Miré hacia la avenida unos segundos y luego metí la llave, abrí la puerta y me fui directo al baño. Me estaba orinando en los pantalones. Cuando terminé, se me olvidó bajarle al retrete. Sólo me lavé las manos y me dirigí a la cocina. Antes de entrar, miré por la ventanilla de la puerta a un desconocido que estaba parado justo detrás de la barra con el rostro dirigido hacia el cielo. Abajo, justo en la esquina de la barra, apenas se asomaba un par de tenis de color azul. Eran los tenis preferidos de Fabiola.
Entonces subí a su cuarto y sin hacer demasiado escándalo eché mi ropa en un par de mochilas que yo había llevado desde que me mudé. Luego me puse a trastear en el cajón de su escritorio hasta encontrar unos billetes que yo había escondido ahí. Fui veloz. Sólo tardé un par de minutos.
Cuando bajé de nuevo, el tipo seguía de pie en la barra. Su cabeza ahora miraba hacia abajo. Seguro disfrutaba las muecas.
Salí sin ser visto. Anduve caminando un buen rato y me puse a pensar en la última escena que vi en casa de Fabiola.
―Nunca definen lo que en verdad quieren.―pensé.
Jamás la tope de nuevo.
Al día siguiente regresé a casa. Mis padres estaban furiosos. Decían que su casa ya no sería un continuo hotel de paso. Prometí ajustarme de nuevo a lo que propusiera la familia y aseguré que me reincorporaría a la escuela lo más pronto posible. De alguna forma extrañaba la escuela.

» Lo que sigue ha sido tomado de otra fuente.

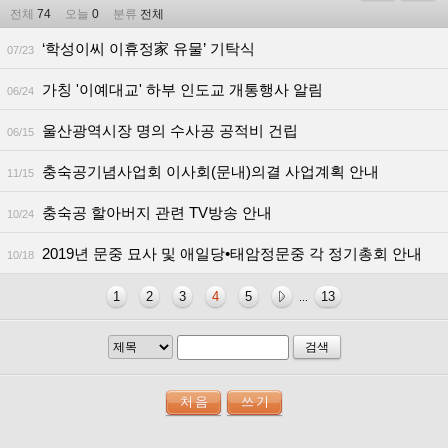
전체
74
오늘
0
분류
전체
‘학성이씨 이휴정家 유물’ 기탁식
07/23
가칭 '이예대교' 하부 인도교 개통행사 알림
06/24
울산광역시장 명의 수사공 공적비 건립
06/15
충숙공기념사업회 이사회(문내)의결 사업계획 안내
11/15
충숙공 할아버지 관련 TV방송 안내
10/24
2019년 문중 묘사 및 애일당•태암정문중 각 정기총회 안내
10/18
1
2
3
4
5
13
...
검색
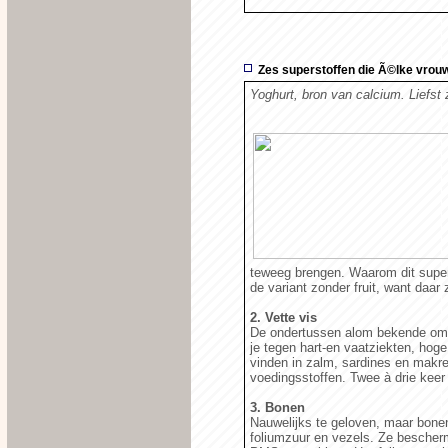
Zes superstoffen die Ã©lke vrouw
Yoghurt, bron van calcium. Liefst zo
teweeg brengen. Waarom dit superv
de variant zonder fruit, want daar z
2. Vette vis
De ondertussen alom bekende omega
je tegen hart-en vaatziekten, hoge
vinden in zalm, sardines en makre
voedingsstoffen. Twee à drie keer
3. Bonen
Nauwelijks te geloven, maar bonen
foliumzuur en vezels. Ze bescherm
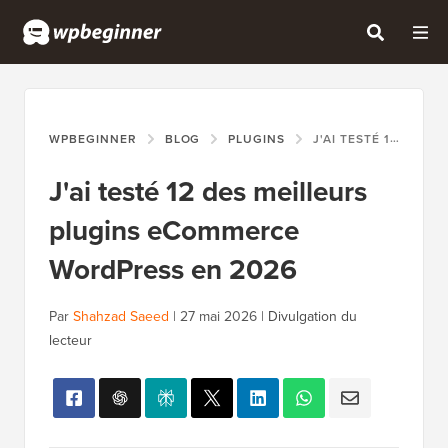
WPBEGINNER
BLOG
PLUGINS
J'AI TESTÉ 12 DES MEILLEURS PLUGINS ECOMMERCE WORDPRESS EN 2026
J'ai testé 12 des meilleurs
plugins eCommerce
WordPress en 2026
Par
Shahzad Saeed
|
27 mai 2026
|
Divulgation du
lecteur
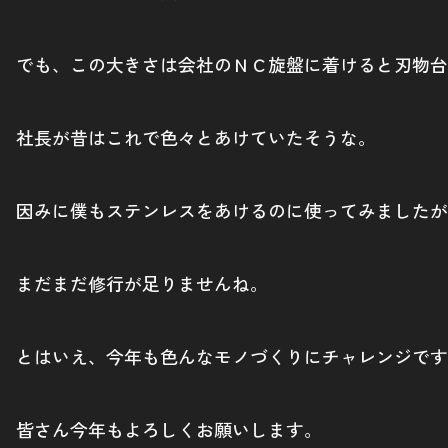
でも、この大きさは会社のＮＣ旋盤に着けると刃物台
社長が昔はこれで色々とあけていたそうな。
因みに僕もステンレスをあけるのに使ってみましたが
まだまだ修行が足りませんね。
とはいえ、今年も色んなモノづくりにチャレンジです
皆さん今年もよろしくお願いします。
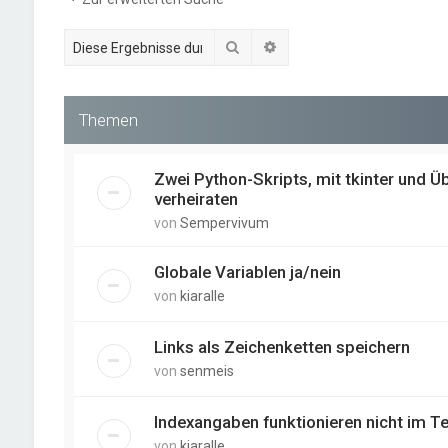
Suche
Erweiterte Suche
Themen
Zwei Python-Skripts, mit tkinter und 
verheiraten
von
Sempervivum
Globale Variablen ja/nein
von
kiaralle
Links als Zeichenketten speichern
von
senmeis
Indexangaben funktionieren nicht im Te
von
kiaralle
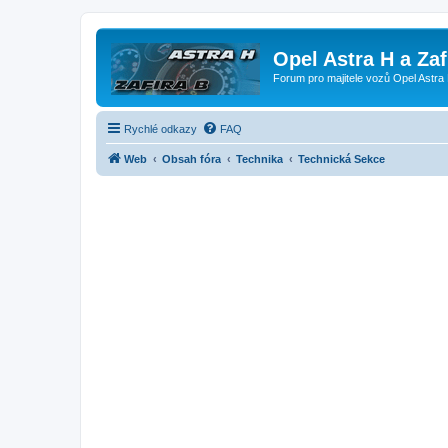
Opel Astra H a Za
Forum pro majitele vozů Opel Astra 
Rychlé odkazy
FAQ
Web
Obsah fóra
Technika
Technická Sekce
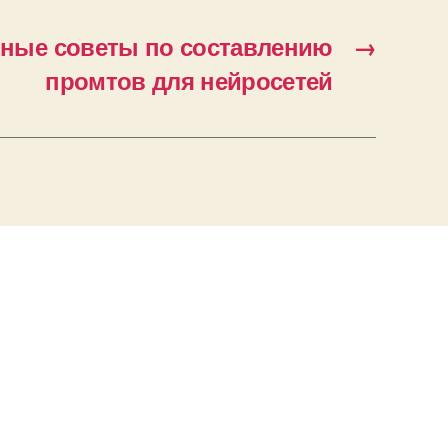
ные советы по составлению
→
промтов для нейросетей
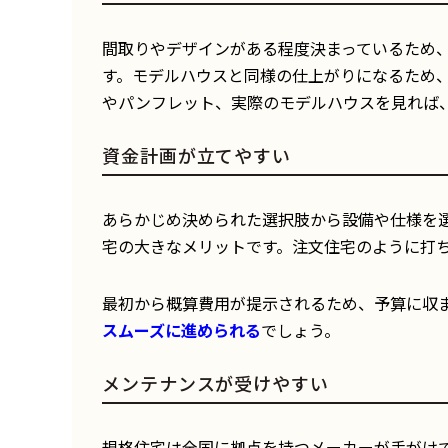
間取りやデザインがある程度決まっているため
す。モデルハウスと同様の仕上がりになるため
やパンフレット、実際のモデルハウスを見れば
資金計画が立てやすい
あらかじめ決められた選択肢から設備や仕様を
宅の大きなメリットです。注文住宅のように打
最初から概算費用が提示されるため、予算に収
スムーズに進められる
でしょう。
メンテナンスが受けやすい
規格住宅は全国に拠点を持つメーカーが手がけ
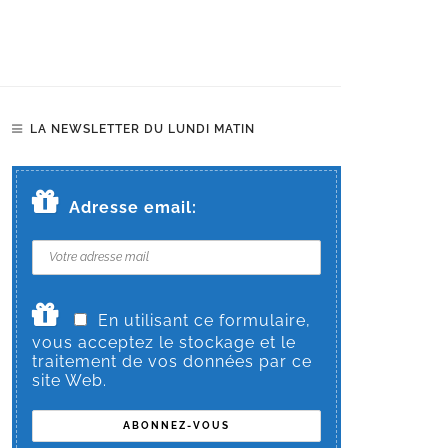
LA NEWSLETTER DU LUNDI MATIN
Adresse email:
En utilisant ce formulaire,
vous acceptez le stockage et le
traitement de vos données par ce
site Web.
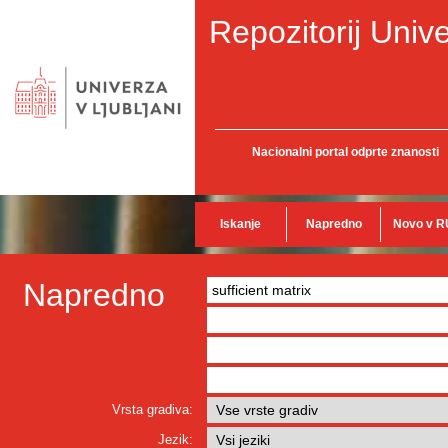
Repozitorij Unive
Nacionalni portal odprte znanosti
Iskanje
Napredno
Novo v R
Napredno
Vrsta gradiva:
Jezik:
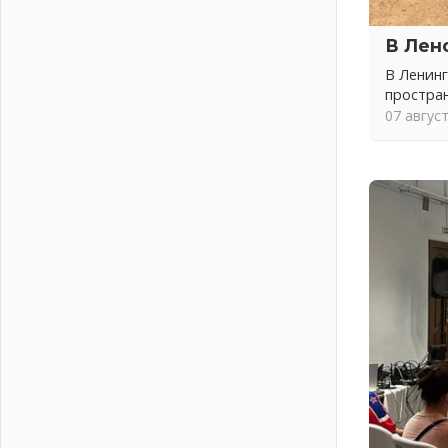
04 августа 2026
Никакого принуждения, только
В Лен
письменное согласие
В Ленинг
04 августа 2026
простра
Без риска для здоровья и кошелька
07 авгус
04 августа 2026
Важная информация
04 августа 2026
Что делать со сбережениями
04 августа 2026
Награды нашли строителей
03 августа 2026
Ленобласть повышает
производительность труда в ЖКХ
03 августа 2026
Поддержка волонтерских
объединений
03 августа 2026
Ладожский мост полностью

Por la tarde, me encontré a mi amigo Juan en las cancha de básquet de un deportivo cerca de mi casa. Siempre había estado al tanto de todas mis movidas con las chicas hasta entonces. Sabía de aquel empleo y de mi situación reciente con Fabiola. Cuando nos sentamos sobre una banca de metal que estaba a un costado de las canchas, le conté lo sucedido. Sólo me miró compasivo y dijo:
―En verdad que es una pena Ale. No duraste un solo día en el trabajo, ya no tienes vieja, ni mucho menos futuro.
Ambos reímos.
En ese instante sonó mi celular. Lo saqué de la bolsa de mi camisa y respondí. Era mi madre.
―Te acaba de llamar un tal Aquiles.
―Espero que le hayas dicho que ya no vivo ahí.
―Dijo que volvía a llamar más tarde. Dice que tienes que cobrar un cheque por dos mil pesos. Según es por tu trabajo.
― ¿Dos mil pesos?
―Lo que escuchaste sordito. Regresa temprano, tu padre está bien enojado.
―Está bien, al rato llego.
Colgué.
Así es esto ―le dije a Juan―. Es una pena. Eso fue lo que pasó. Juro que no vuelvo a hacerlo.
Sí wey ―añadió―. Ya no te enamores ni mucho menos confíes en las mujeres.
―No me refiero a eso Juan.
― ¿Entonces a qué te refieres? ―preguntó mientras observábamos a una espléndida morenaza que estaba sola. Todo le cimbraba espectacularmente al hacer tiros con el balón en una canasta de la cancha más cercana.
―No vuelvo a buscar un empleo formal.